BACKGROUND OF THE INVENTION

This invention relates to the art of making snow for ski resorts and the like. More particularly, it relates to improvements in snow-making apparatus so that large volumes of high quality snow can be produced where needed with minimal operator involvement.

Though the art of snow-making has been known for several decades, the application of the art to the business of making snow at ski resorts has presented many challenges. While it's a relatively simple matter to combine water and compressed air in such a manner as to produce, under controlled conditions, a uniform blanket of "high quality" snow (i.e. snow having a desirable moisture content), it's considerably more difficult to produce such snow on a mountan top where the terrain is steep, the winds shift and the temperature and humidity frequently undergo the type of change that affects the quality of the snow produced. For example, it is not uncommon to discover in the morning following a night of snow-making that, as a result of a wind shift or unexpected temperature rise, most of the artificial snow made has either been blown into the woods adjacent the ski trail intended for the deposit, or become so laden with moisture that the "slushy" deposit has frozen to a treacherous mass that, prior to skiing, must either be pulverized or covered over. In either case, most of the cost of the previous night's snow-making operation has been wasted.
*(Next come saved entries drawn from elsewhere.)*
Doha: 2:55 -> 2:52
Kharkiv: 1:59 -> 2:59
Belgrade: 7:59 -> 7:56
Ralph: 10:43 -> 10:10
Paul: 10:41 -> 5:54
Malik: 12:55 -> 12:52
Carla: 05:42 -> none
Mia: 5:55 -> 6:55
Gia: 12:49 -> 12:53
To help cope with changing weather conditions so that the snow-making effort more closely matches the intended results, many ski resorts maintain large crews of equipment operators. Much of the time of these crews is occupied in tending the "snow-guns", i.e. the snow-making devices which combine water and compressed air in the requisite manner to produce a spray of ice crystals. Obviously, the spray of these guns should always be aimed in a direction to compensate for windage; otherwise, the snow deposit will miss its mark. Also, the ratio of the water and compressed air should always be set on the basis of the present temperature and relative humidity; otherwise, the snow consistency will be either too wet or too dry. As temperatures increase, for example, less water is needed to achieve a nominal snow consistency or quality. As described below, both of these tasks are relatively labor-intensive and, as as result, add considerably to the cost of snow-making.
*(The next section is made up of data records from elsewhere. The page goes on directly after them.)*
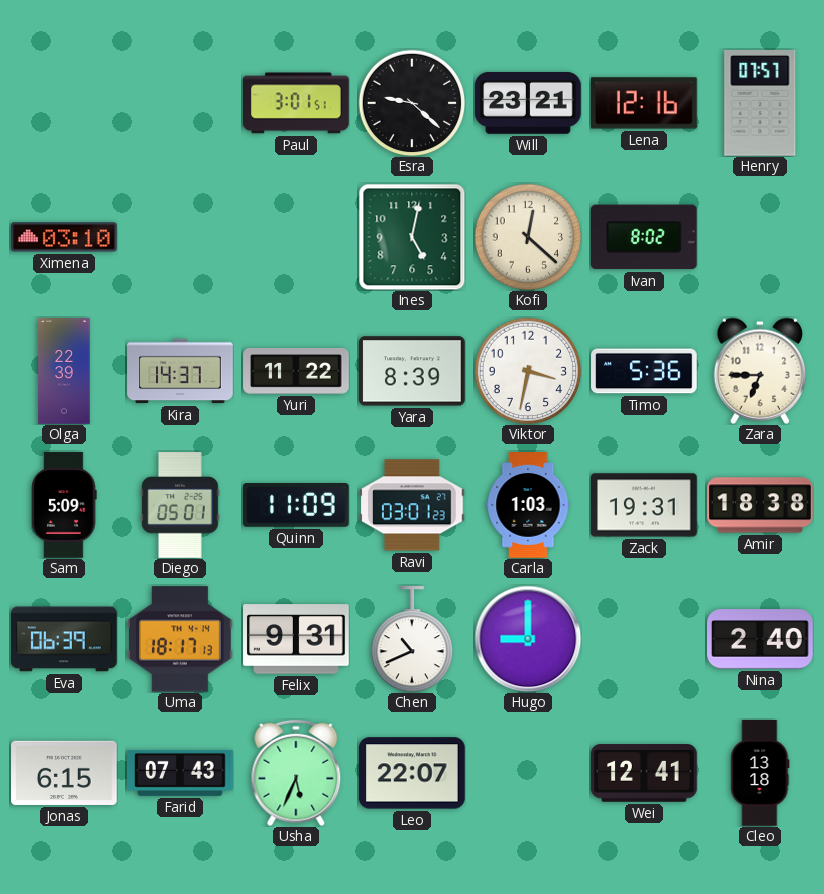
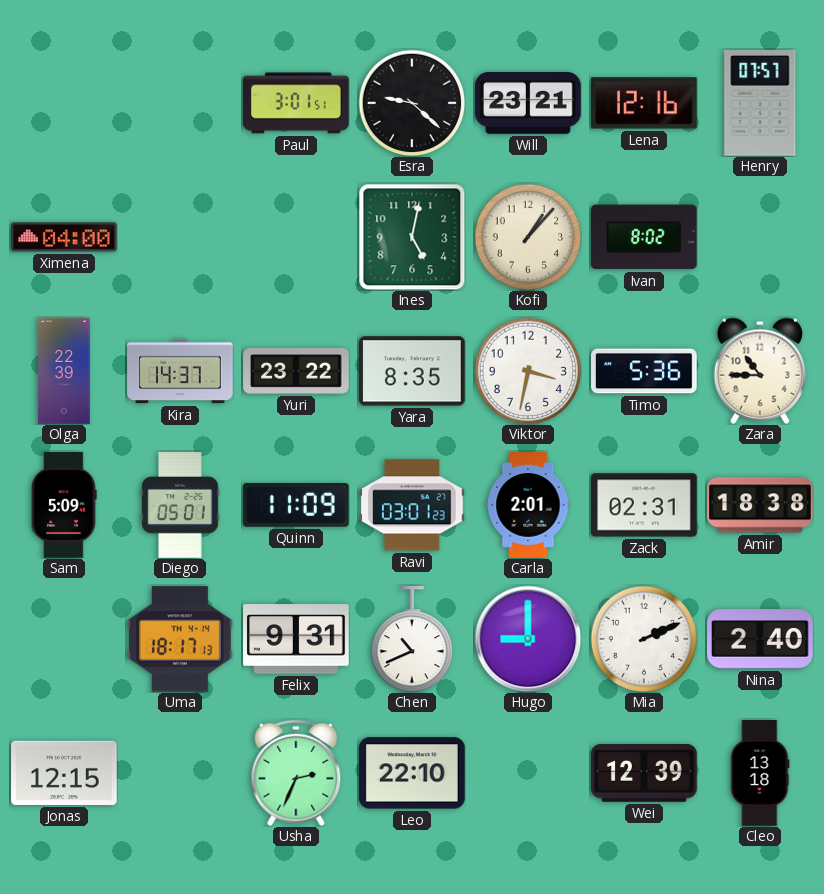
Ximena: 03:10 -> 04:00
Kofi: 12:22 -> 1:07
Yuri: 11:22 -> 23:22
Yara: 8:39 -> 8:35
Zara: 6:45 -> 10:45
Carla: 1:03 -> 2:01
Zack: 19:31 -> 02:31
Eva: 06:39 -> none
Mia: none -> 2:11
Jonas: 6:15 -> 12:15
Farid: 07:43 -> none
Usha: 5:34 -> 2:34
Leo: 22:07 -> 22:10
Wei: 12:41 -> 12:39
In the process of tending the snow-guns, it is common for teams of two people to work together in making the adjustments necessary to achieve a desired pattern of coverage and a desired snow consistency. Typically, each snow-gun is disposed on an adjustable mount that provides for manual azimuth and elevation adjustments so that the direction in which the gun projects a spray of snow can be controlled. A detent arrangement on the gun mount, such as disclosed in U.S. Pat. No. 4,759,503, allows the operator to aim the gun in certain predetermined directions. In aiming the gun, it is common for one team member to make the manual adjustments while the other member checks the coverage pattern, as affected by the wind, and calls out instructions. Similarly, in achieving a desired snow consistency, one team member manually adjusts the valves used to control the water and air supplied to the gun in response to the directions of the other member who monitors the falling snow for consistency. Obviously, the need for two people to make such simple adjustments adds expense to the process and, to the extent possible, should be avoided.
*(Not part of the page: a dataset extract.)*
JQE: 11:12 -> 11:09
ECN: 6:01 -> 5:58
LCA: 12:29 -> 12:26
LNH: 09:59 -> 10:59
French Pat. No. 2,573,854 to P. Girardin, discloses a computer-controlled system for remotely controlling the water-to-air ratio supplied to a plurality of snow-making sites. Based on the respective outputs of temperature and relative humidity sensors associated with each site, a computer controls the operation of a complex valving arrangement which controls both the water and air supply to an associated snow-gun. While such an automated system is theoretically capable of producing a desired snow consistency for a variety of weather conditions, experience shows that there is no substitute for first-hand sampling of the snow consistency at the time the water and/or air adjustments are made. Moreover, this system provides no means for automating the gun position adjustment to remotely control the direction of snow-making.

SUMMARY OF THE INVENTION

In view of the foregoing, an object of this invention is to reduce the labor costs associated with the operation of snow-guns in an artificial snow-making system.

Another object of the invention is to automate the tasks of aiming and adjusting the output of a snow-gun.

A further object of this invention is to provide an automated snow-making system which allows a single operator to control both snow consistency and the direction of snow-making from a location within, or in close proximity to, the man-made snow spray.

According to the invention there is provided a snow-making system which comprises a plurality of remote-controlled valves for adjusting the ratio of water-to-air supplied to each of a plurality of snow-making devices. The setting of each valve is controlled by a motor which responds to an electrical signal to control the valve opening. Such electrical signal is supplied, on command, by a control circuit which is operable from a remote location by a person who is sampling the artificial snow consistency as it falls.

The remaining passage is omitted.